Entries shown below:
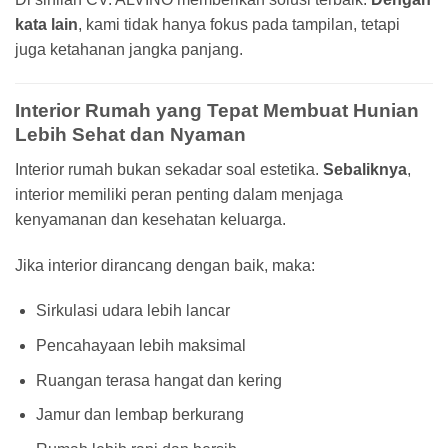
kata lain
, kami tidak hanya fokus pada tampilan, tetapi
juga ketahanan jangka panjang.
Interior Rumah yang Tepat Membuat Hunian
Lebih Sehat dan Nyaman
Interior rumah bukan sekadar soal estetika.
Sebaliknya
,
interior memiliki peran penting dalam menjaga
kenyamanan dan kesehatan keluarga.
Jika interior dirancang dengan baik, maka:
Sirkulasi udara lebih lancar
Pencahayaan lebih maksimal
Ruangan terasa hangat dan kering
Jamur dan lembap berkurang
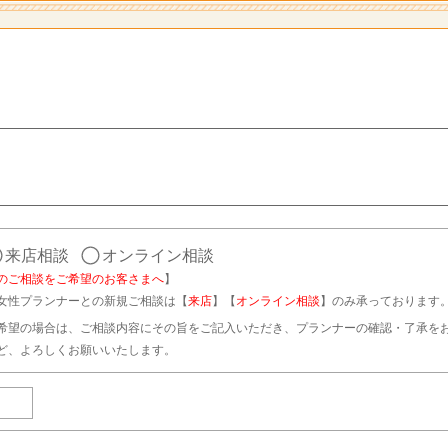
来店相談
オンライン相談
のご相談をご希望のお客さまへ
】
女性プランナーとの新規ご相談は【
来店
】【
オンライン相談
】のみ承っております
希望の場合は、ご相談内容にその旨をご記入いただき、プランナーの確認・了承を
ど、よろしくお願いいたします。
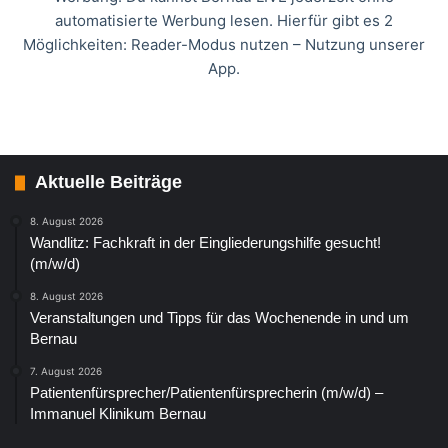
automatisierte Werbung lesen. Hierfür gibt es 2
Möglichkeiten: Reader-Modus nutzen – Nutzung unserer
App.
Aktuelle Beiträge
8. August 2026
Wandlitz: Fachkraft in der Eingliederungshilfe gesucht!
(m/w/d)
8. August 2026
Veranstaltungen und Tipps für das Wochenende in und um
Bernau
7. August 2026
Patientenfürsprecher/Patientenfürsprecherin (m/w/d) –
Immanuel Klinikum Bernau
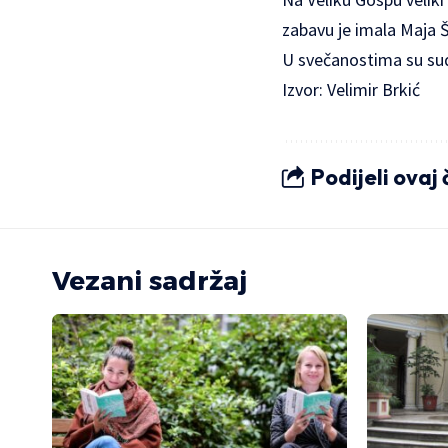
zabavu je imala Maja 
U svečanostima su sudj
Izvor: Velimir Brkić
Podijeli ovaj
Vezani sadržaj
End of Entries shown.
Entries shown below:
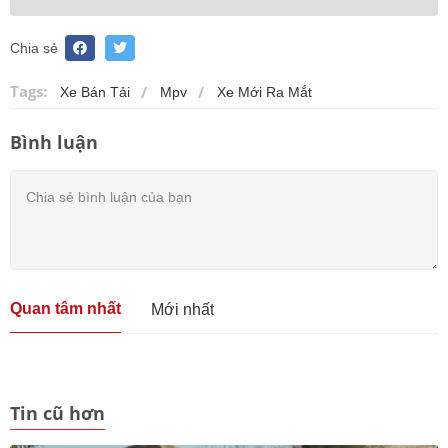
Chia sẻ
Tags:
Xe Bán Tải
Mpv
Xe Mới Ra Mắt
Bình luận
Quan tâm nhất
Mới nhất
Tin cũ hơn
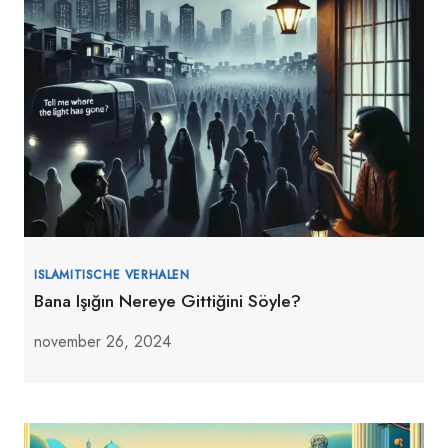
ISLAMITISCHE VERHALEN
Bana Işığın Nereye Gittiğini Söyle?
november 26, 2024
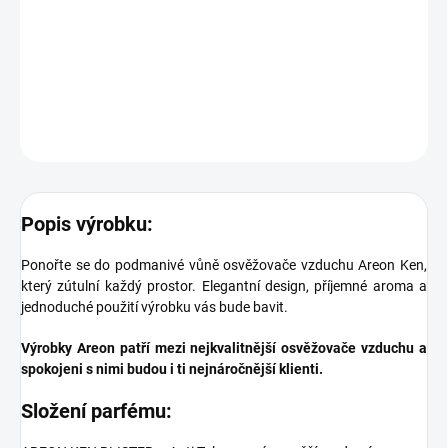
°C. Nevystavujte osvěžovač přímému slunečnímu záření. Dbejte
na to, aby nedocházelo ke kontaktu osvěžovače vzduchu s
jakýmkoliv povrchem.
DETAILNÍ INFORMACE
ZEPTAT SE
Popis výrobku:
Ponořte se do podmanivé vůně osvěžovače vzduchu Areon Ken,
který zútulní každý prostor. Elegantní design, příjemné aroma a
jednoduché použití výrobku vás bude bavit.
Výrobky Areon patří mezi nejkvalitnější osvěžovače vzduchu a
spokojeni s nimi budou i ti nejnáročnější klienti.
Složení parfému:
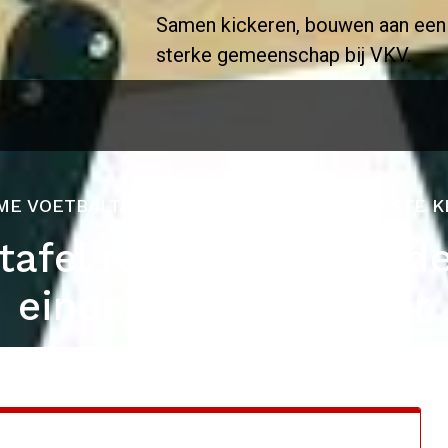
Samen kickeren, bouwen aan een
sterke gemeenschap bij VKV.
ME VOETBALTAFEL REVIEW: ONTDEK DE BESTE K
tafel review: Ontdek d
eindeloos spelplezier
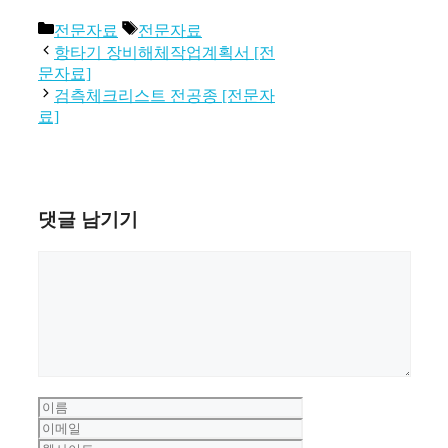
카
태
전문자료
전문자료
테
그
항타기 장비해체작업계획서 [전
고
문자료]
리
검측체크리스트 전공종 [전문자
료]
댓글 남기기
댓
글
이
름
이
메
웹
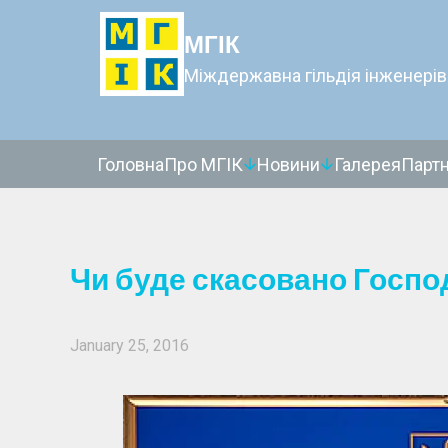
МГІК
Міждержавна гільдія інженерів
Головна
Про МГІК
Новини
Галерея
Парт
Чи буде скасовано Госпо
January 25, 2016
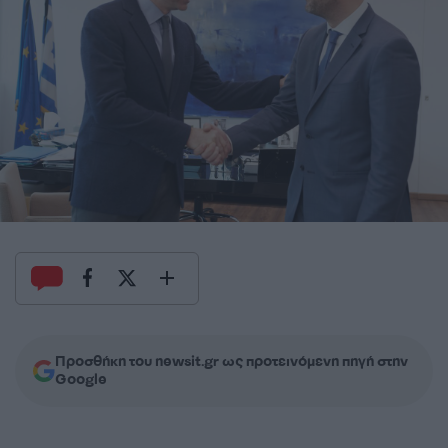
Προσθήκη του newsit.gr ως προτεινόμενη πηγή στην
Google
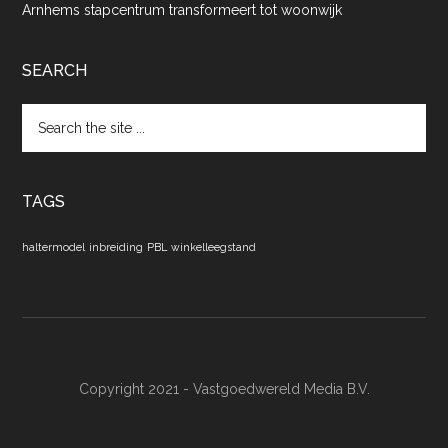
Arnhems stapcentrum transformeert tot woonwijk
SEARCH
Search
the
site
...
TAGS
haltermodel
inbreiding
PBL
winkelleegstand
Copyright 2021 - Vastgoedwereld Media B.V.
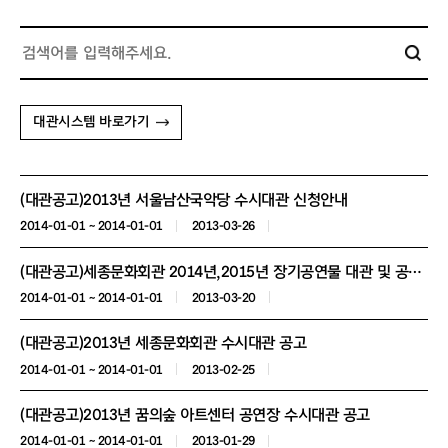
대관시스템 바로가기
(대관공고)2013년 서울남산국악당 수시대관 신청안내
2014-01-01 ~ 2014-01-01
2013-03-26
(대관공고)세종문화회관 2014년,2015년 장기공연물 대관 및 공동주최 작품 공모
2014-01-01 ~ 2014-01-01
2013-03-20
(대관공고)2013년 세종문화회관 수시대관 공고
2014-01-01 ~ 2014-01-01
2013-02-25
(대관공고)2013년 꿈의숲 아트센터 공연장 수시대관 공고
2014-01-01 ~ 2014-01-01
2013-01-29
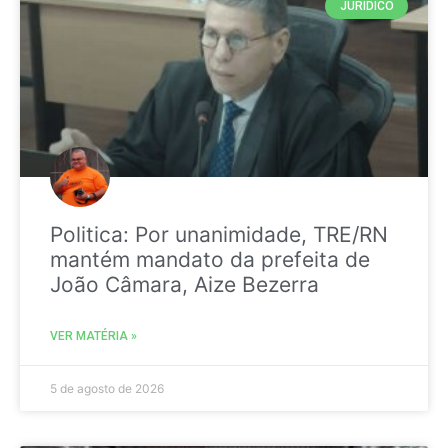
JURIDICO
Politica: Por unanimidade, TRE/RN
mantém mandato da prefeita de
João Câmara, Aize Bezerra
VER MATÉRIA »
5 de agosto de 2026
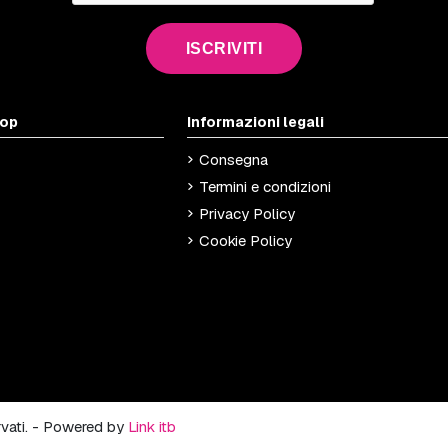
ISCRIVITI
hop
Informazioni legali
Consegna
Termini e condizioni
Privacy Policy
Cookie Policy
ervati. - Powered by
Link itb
End of Entries shown.
What is being asked -> Exactly the lines above, from the one containing "Interior rumah bukan sekadar soal estetika." down to the one containing "Vezani sadržaj", are to be repeated, including both ends. Pictures are not part of the copy.

Result below ->
Interior rumah bukan sekadar soal estetika.
Sebaliknya
,
interior memiliki peran penting dalam menjaga
kenyamanan dan kesehatan keluarga.
Jika interior dirancang dengan baik, maka:
Sirkulasi udara lebih lancar
Pencahayaan lebih maksimal
Ruangan terasa hangat dan kering
Jamur dan lembap berkurang
来店相談
オンライン相談
のご相談をご希望のお客さまへ
】
女性プランナーとの新規ご相談は【
来店
】【
オンライン相談
】のみ承っております
希望の場合は、ご相談内容にその旨をご記入いただき、プランナーの確認・了承を
ど、よろしくお願いいたします。
automatisierte Werbung lesen. Hierfür gibt es 2
Möglichkeiten: Reader-Modus nutzen – Nutzung unserer
App.
Aktuelle Beiträge
8. August 2026
Wandlitz: Fachkraft in der Eingliederungshilfe gesucht!
(m/w/d)
8. August 2026
Veranstaltungen und Tipps für das Wochenende in und um
Bernau
7. August 2026
Patientenfürsprecher/Patientenfürsprecherin (m/w/d) –
Immanuel Klinikum Bernau
zabavu je imala Maja 
U svečanostima su sudj
Izvor: Velimir Brkić
Podijeli ovaj
Vezani sadržaj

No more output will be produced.